Default Firefox fonts

[edit]

Something happened and my fonts got changed, the default to Times New Roman 16. I've changed the size to 12, which looks approximately right, but the letters in an edit's comment field and the subject/headline of this question are tiny. How can I reset it all to the standard defaults? Clarityfiend (talk) 03:28, 14 May 2015 (UTC)[reply]

Resolved

Is dosbox a emulator or a virtual machine?

[edit]

Is dosbox a emulator or a virtual machine?201.79.82.81 (talk) 12:54, 14 May 2015 (UTC)[reply]
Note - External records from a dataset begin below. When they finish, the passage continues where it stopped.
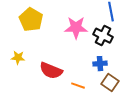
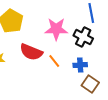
red semicircle: (51, 71) -> (31, 52), moved
orange line: (78, 86) -> (54, 61), moved, turned 32

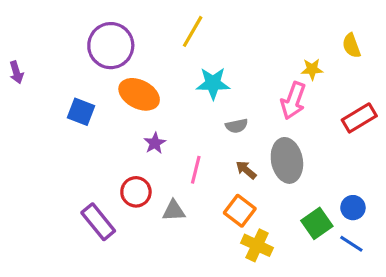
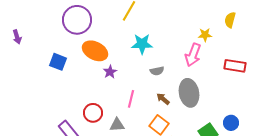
yellow semicircle: (351, 46) -> (230, 20), turned 35
red rectangle: (359, 118) -> (235, 66), turned 40
purple star: (155, 143) -> (110, 72), moved

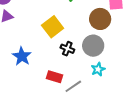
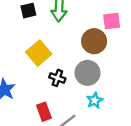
red rectangle: (54, 77) -> (44, 112), turned 56

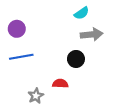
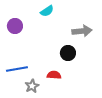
cyan semicircle: (82, 13) -> (47, 11), moved
blue line: (21, 57) -> (17, 69), moved

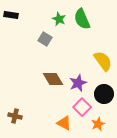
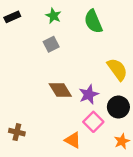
black rectangle: (11, 15) -> (12, 17), turned -32
green star: (59, 19) -> (53, 16), moved
gray square: (45, 39) -> (51, 44), turned 32
orange star: (98, 124) -> (122, 141), moved

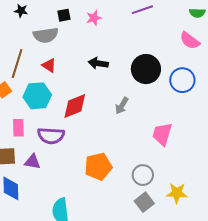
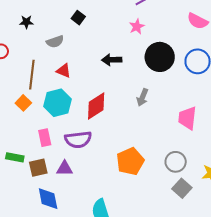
black square: (64, 15) -> (78, 18), moved, turned -32
pink star: (94, 18) -> (137, 27), moved
gray semicircle: (46, 35) -> (55, 42), size x0.7

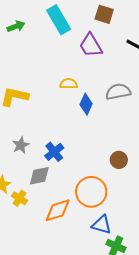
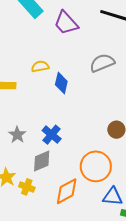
yellow semicircle: (69, 84) -> (40, 66), moved
blue diamond: (86, 104) -> (61, 83), moved

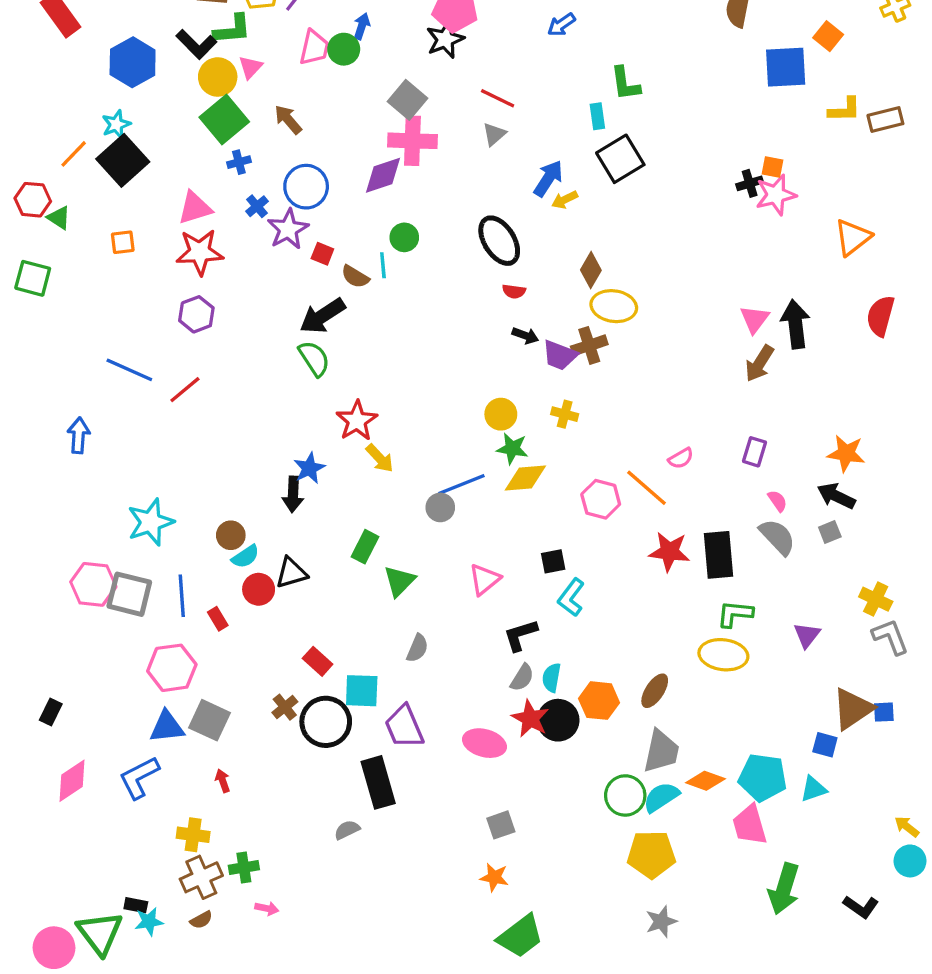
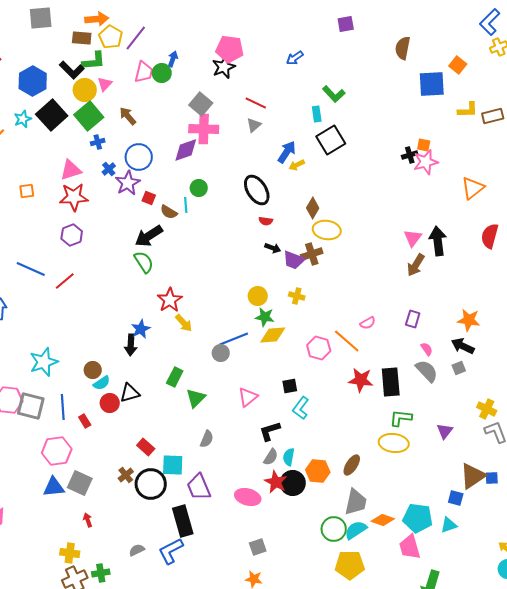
green L-shape: (625, 84) -> (334, 94), turned -35
black square: (123, 160) -> (52, 115), moved
blue L-shape: (139, 777) -> (171, 551), moved
gray semicircle: (347, 830) -> (137, 550), moved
DOSBox is an emulator. An emulator is a kind of virtual machine, which (despite the similar names) is quite different from hardware virtualization. -- Finlay McWalterTalk 13:05, 14 May 2015 (UTC)[reply]
Urgh. On reading the virtual machine article, it seems people are still using "virtual machine" both to mean a software-invented pretend computer (like DOSBox or the Java Virtual Machine) and the hardware-invented pretend sub-instance of a real computer (like VirtualBox or VMWare). -- Finlay McWalterTalk 13:30, 14 May 2015 (UTC)[reply]
DOSBox performs software simulation of individual i386 CPU instructions, so it is a full CPU simulator as well as a running instance of an operating system. The brief status summary hints at some implementation details: for example, if you dared to build and run DOSBox on a PowerPC platform, your simulated x86 processor's math functions would not be bit-exact. (Rather, the simulated 387 Floating Point extensions to the x86 processor would be implemented using libc and libm and would execute as native floating point instructions in the real machine's architecture).This means that DOSBox is not a pure virtualization of the CPU. Such bit-exact machine simulations are very rare, because they are so dramatically low-performance; but they do exist. For example, people who design CPUs wish to simulate the CPU at the gate-level and instruction level: this would be design verification (a standard subtask of EDA in the normal workflow to design digital logic and build it on silicon). It may be possible to emulate a full operating system and application software on top of such a virtual machine, if you're willing to wait a few days for the system to boot. Nimur (talk) 13:45, 14 May 2015 (UTC)[reply]
A long time ago I worked at a company which designed its own CPUs. The chip designers ran gate-level simulations of the whole device on clusters of workstation-grade machines. Thus simulated, it took a day or so just for the CPU to boot. It had hitherto not occurred to me that CPUs actually did anything in order to "boot"; I was wrong. -- Finlay McWalterTalk 13:56, 14 May 2015 (UTC)[reply]
And then there is the system described at [ http://dmitry.gr/index.php?r=05.Projects&proj=07.%20Linux%20on%208bit ]: a system that emulates a 32-bit ARM CPU/MMU on an 8-bit ATMega microcontroller. It takes two hours to boot Linux ( https://www.youtube.com/watch?v=nm0POwEtiqE ) and about a minute to respond to a command. the designer calls it the "cheapest, slowest, simplest to hand assemble, lowest part count, and lowest-end Linux PC." --Guy Macon (talk) 14:15, 14 May 2015 (UTC)[reply]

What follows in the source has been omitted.